Time & Space Complexity

Time complexity: $O(n)$
Space complexity: $O(1)$ since we have at most $26$ different characters.

2. One Hash Map

class Solution:
    def findTheDifference(self, s: str, t: str) -> str:
        count = Counter(t)
        for c in s:
            count[c] -= 1
        for c in count:
            if count[c] == 1:
                return c

Time & Space Complexity

Time complexity: $O(n)$
Space complexity: $O(1)$ since we have at most $26$ different characters.

3. Sorting

class Solution:
    def findTheDifference(self, s: str, t: str) -> str:
        s, t = sorted(s), sorted(t)
        for c1, c2 in zip(s, t):
            if c1 != c2:
                return c2
        return t[-1]

Time & Space Complexity

Time complexity: $O(n \log n)$
Space complexity: $O(1)$ or $O(n)$ depending on the sorting algorithm.

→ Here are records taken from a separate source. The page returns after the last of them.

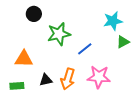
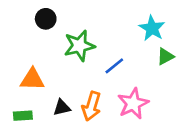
cyan star: (113, 21) -> (152, 28), turned -30
pink star: (99, 77) -> (133, 104), turned -30

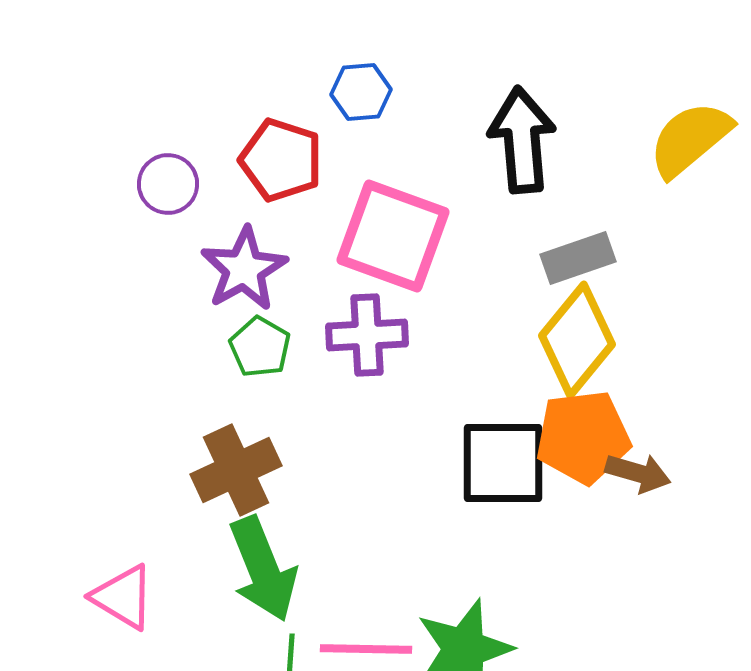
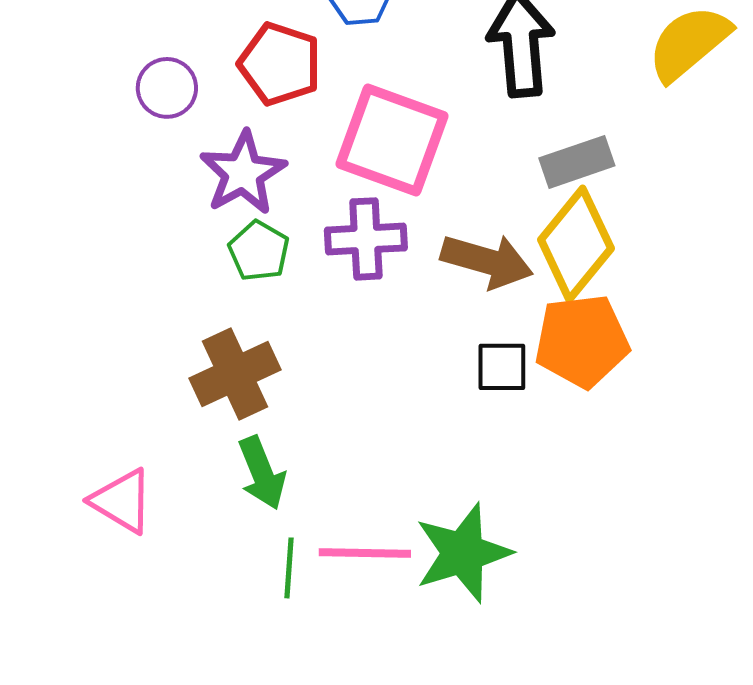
black square: (503, 463) -> (502, 367), size x0.6
brown arrow: (638, 473) -> (487, 261), moved, size x1.4
green arrow: (263, 569) -> (262, 473), size x0.7

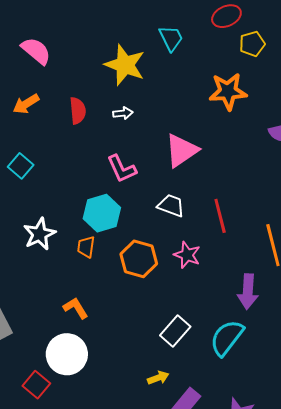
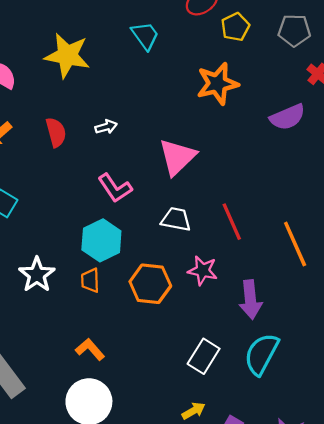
yellow star: (125, 65) -> (67, 56), moved
purple arrow: (248, 292) -> (250, 300), moved

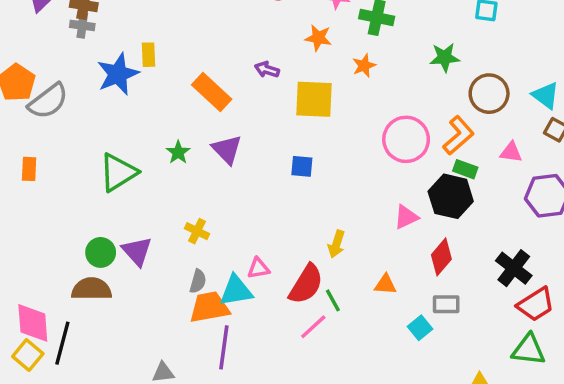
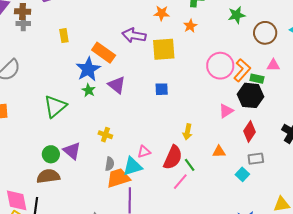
purple arrow: (267, 70) -> (134, 35), size x1.6
blue star: (118, 74) -> (88, 69), moved
orange L-shape: (458, 135) -> (242, 70), moved
pink triangle: (511, 152) -> (273, 65), moved

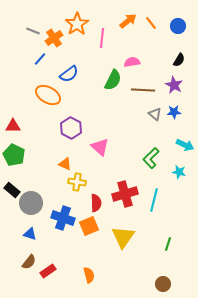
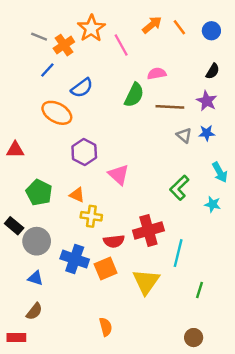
pink line: (102, 38) -> (121, 45), turned -36
cyan arrow: (185, 145) -> (220, 172), turned 36
green pentagon: (14, 155) -> (39, 192), moved
cyan line: (154, 200) -> (178, 253), moved
red semicircle: (96, 203) -> (114, 241), turned 84
red rectangle: (48, 271) -> (16, 338), moved, turned 35

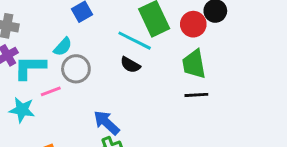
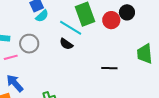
cyan semicircle: (63, 47) -> (42, 16), moved
green trapezoid: (194, 64) -> (145, 54), moved
blue arrow: (107, 123) -> (15, 83), moved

4. Difference Between ASCII Values

class Solution:
    def findTheDifference(self, s: str, t: str) -> str:
        sum_s, sum_t = 0, 0
        for c in s:
            sum_s += ord(c)
        for c in t:
            sum_t += ord(c)
        return chr(sum_t - sum_s)

Time & Space Complexity

Time complexity: $O(n)$
Space complexity: $O(1)$ extra space.

5. Difference Between ASCII Values (Optimal)

class Solution:
    def findTheDifference(self, s: str, t: str) -> str:
        res = 0
        for c in s:
            res -= ord(c)
        for c in t:
            res += ord(c)
        return chr(res)

Time & Space Complexity

Time complexity: $O(n)$
Space complexity: $O(1)$ extra space.

6. Bitwise XOR

class Solution:
    def findTheDifference(self, s: str, t: str) -> str:
        res = 0
        for c in s:
            res ^= ord(c)
        for c in t:
            res ^= ord(c)
        return chr(res)

Time & Space Complexity

Time complexity: $O(n)$
Space complexity: $O(1)$ extra space.